Instead of actually trying to take over the formal management of the private sector, the Obama plan is to use the printing presses of the Federal Reserve as a powerful lever to force private enterprise to serve the administration’s social agenda. Congress, pacified with pork injections, will have no policy role.
State governments, which once were seedbeds of innovation, are on a short leash held by the White House. When the president pointedly told a White House audience of big-city mayors, “We will be watching you,” it was not merely a warning to handle the anticipated flow of federal funds with probity; it was an injunction that programs with the administration’s imprimatur were to be given priority.
So it is not the socialism of the Old Left at work. To recognize this is to understand the growing undercurrent of fretful unhappiness festering among traditional liberal Democratic pols like House Speaker Nancy Pelosi or appearing on the far-left blogs of Daily Kos and the Huffington Post. But from the right or left, what’s happening is still alarming if one believes in free markets and a free society.
WHILE THE THREAT OF A new form of governmental diktat by printing press is troubling enough in the sense of lost civil liberties, consider this: What if it doesn’t work, doesn’t jumpstart things?

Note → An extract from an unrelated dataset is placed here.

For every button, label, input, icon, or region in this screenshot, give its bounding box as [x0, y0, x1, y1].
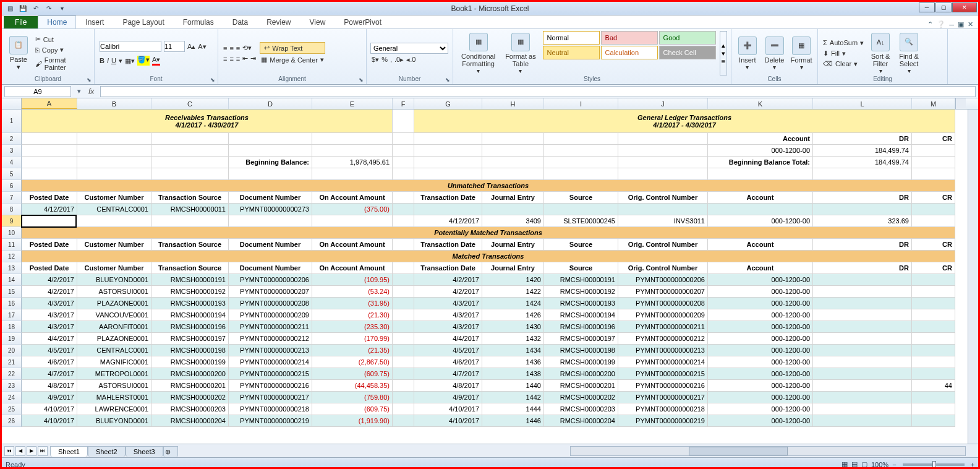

Or, worse, what if Obamanomics is a cure for an ailment that turns out to be not as threatening as it was on Inauguration Day, and actually tail-spins us into a new cycle of artificial boom followed by, a couple of years hence, an even deeper spiral of financial paralysis, market failure, and collapse?
It has become a cliché in its own right that history does not repeat itself. But certainly the history of Hjalmar Schacht gives a frightening hint of what disasters lie ahead when economic policies are formed by tiny groups of elitists removed from any official oversight and insulated from the abrasive but necessary challenges of a democratic political system. In what turned out to be two separate careers, Schacht and three other close personal friends can be fairly said to have caused the 1 92 9 c rash and then to have muddled around making things worse in the Great Depression that followed.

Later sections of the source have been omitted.